We're interested in sharing our PHP-Nuke optimizations.

The developers have indicated interest in what we're

doing, and our work may find its way into the distribution

at some point.

The site is based at present on an older release of Nuke,

and we need to port our changes forward to current release

(among other things) before they're ready for prime time

Meantime, an article is a good idea. We're also interested

in hearing from other PHP-Nuke users who might be

interested in sharing work. We're happy to discuss our

ideas with those who may be interested.

I'll include more information in the follow-on article to be put

up when we've finished resolving the immediate problems.

--

Dan Wilder

Re: Linuxjournal.com Down: Incident Report

On December 20th, 2001 Anonymous says:

PostgreSQL. Mysql has too many limitations. (mainly in that it does table locking rather than rowlevel locking like postgres)

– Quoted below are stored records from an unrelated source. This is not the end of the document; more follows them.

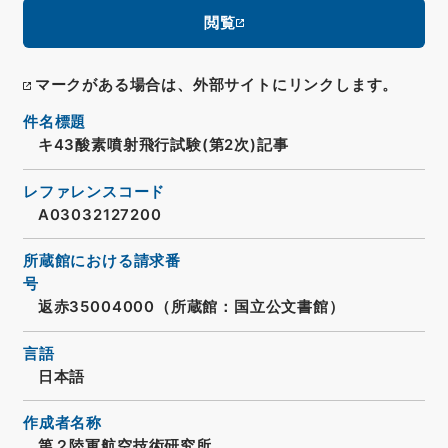
閲覧
マークがある場合は、外部サイトにリンクします。
件名標題
キ43酸素噴射飛行試験(第2次)記事
レファレンスコード
A03032127200
所蔵館における請求番
号
返赤35004000（所蔵館：国立公文書館）
言語
日本語
作成者名称
第２陸軍航空技術研究所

Re: Linuxjournal.com Down: Incident Report

On January 4th, 2002 Anonymous says:

MySQL does support row-level locking and transaction support. Get your facts straight before spouting FUD.

Re: Linuxjournal.com Down: Incident Report

On December 20th, 2001 detroit_dan (not verified) says:

Less important in a write-few-read-many application

such as ours. This trait is shared with lots of other web

apps.

That's one reason, I believe, why MySQL maintains its strong presence on the web, in the face of PostgreSQL's finer-grained locking, transaction support, subqueries, triggers, scripting

languages, and other features not found at present in MySQL.

I'm aware that MySQL offers transaction support when you

use BDB tables, and I believe that the upcoming (??) new

version offers subqueries. An improvement I applaud. No doubt other features will be introduced with time.

While we're interested in PostgreSQL (indeed, I use it at home)

this application is based on MySQL, and we don't mean to

reconsider that decision unless we find reason to believe MySQL

is our problem. We have not found this.

--

Dan Wilder

One Server?

On December 20th, 2001 RoadWarriorX (not verified) says:

Have you thought about scaling out instead of scaling up?

Re: One Server?

On December 20th, 2001 detroit_dan (not verified) says:

You mean spreading the load between multiple

servers?

It's an option. Unfortunately, for our application

it introduces additional single points of failure. We'd

like to avoid this if we can.

--

Dan Wilder

Re: Linuxjournal.com Down: Incident Report

On December 20th, 2001 Anonymous says:

Zope?

Re: Linuxjournal.com Down: Incident Report

On December 20th, 2001 detroit_dan (not verified) says:

We had considered Zope, and had done some prototyping.

Zope is a great product, and we admire it a lot. I would

not hesitate to recommend it. It is written in Python,

which some may prefer to PHP, the language used for

PHP-Nuke. Zope's mission extends beyond that

of PHP-Nuke.

Zope wasn't precisely the hammer we wanted, for this

particular nail. Though we're experiencing some growing

pains with PHP-Nuke, it looks like it'll do what we need done.

While I'm putting in a word or two for other packages, let

me say that PostNuke is another package well worth looking

at, if you happen to be evaluating content management

systems. Your own mileage will certainly vary.